With regards to part 1 of your conjecture, I think Maggy Tomova’s paper “Multiple bridge surfaces restrict knot distance” (http://arxiv.org/abs/math/0511139) might be helpful. She shows that if S and Q are two distinct irreducible bridge surfaces for a knot K, then the distance d(S) bounds a function of the Euler characteristic of Q from below. Although I haven’t read the paper closely, it appears that the result also holds when Q is a Heegaard surface. Thus, if S is a bridge surface, d(S) is above some threshold (2n for S an n-bridge sphere), and Q is a low genus Heegaard surface for the exterior of K, it should follow from Maggy’s main theorem that Q is one of the your candidate surfaces.

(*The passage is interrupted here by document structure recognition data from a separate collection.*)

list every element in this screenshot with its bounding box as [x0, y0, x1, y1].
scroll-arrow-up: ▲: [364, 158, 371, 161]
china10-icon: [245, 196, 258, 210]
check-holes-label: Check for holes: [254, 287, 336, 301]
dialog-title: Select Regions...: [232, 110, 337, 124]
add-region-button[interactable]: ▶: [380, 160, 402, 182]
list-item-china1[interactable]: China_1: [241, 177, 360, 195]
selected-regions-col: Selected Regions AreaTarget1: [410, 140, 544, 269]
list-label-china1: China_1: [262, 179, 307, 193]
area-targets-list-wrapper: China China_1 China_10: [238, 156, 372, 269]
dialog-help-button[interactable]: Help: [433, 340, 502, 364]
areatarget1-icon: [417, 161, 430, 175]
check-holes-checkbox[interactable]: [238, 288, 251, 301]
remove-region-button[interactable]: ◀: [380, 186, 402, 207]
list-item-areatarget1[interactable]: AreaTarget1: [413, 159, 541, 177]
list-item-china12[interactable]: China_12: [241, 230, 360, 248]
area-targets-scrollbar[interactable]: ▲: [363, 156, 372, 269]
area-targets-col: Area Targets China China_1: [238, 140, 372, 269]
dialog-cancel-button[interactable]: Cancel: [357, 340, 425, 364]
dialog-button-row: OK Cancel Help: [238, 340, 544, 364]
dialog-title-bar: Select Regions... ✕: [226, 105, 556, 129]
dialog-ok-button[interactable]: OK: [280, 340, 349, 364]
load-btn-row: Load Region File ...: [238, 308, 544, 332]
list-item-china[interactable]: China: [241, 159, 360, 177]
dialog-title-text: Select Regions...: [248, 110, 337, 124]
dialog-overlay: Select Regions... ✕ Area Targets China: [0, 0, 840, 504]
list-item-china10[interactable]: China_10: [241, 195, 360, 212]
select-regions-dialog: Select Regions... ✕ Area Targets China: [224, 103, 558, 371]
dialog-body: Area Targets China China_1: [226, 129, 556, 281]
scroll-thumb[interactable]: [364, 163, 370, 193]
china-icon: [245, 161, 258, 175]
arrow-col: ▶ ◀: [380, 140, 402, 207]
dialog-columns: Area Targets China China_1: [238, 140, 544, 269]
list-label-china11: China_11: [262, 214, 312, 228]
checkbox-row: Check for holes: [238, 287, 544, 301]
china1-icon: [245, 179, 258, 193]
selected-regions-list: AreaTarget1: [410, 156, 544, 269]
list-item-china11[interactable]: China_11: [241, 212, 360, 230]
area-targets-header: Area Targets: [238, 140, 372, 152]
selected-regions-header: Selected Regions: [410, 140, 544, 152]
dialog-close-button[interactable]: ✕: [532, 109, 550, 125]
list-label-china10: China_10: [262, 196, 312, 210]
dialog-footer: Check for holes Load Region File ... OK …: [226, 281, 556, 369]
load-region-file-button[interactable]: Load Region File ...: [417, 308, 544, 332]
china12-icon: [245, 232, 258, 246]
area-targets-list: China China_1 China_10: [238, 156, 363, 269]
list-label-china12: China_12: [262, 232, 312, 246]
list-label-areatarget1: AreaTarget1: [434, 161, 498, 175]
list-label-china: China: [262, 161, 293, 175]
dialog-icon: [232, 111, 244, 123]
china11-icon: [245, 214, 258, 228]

Comment by Alex Zupan — June 22, 2013 @ 2:07 pm

• That’s a good point, and I agree that part 1 probably follows from Maggy’s paper. The two-bridge case, which was proved by Tsuyoshi Kobayashi, uses a double sweep-out argument similar to the argument in Maggy’s paper, but it takes advantage of the fact that the two-bridge surface (a four-punctured sphere) has a Farey graph rather than a curve complex.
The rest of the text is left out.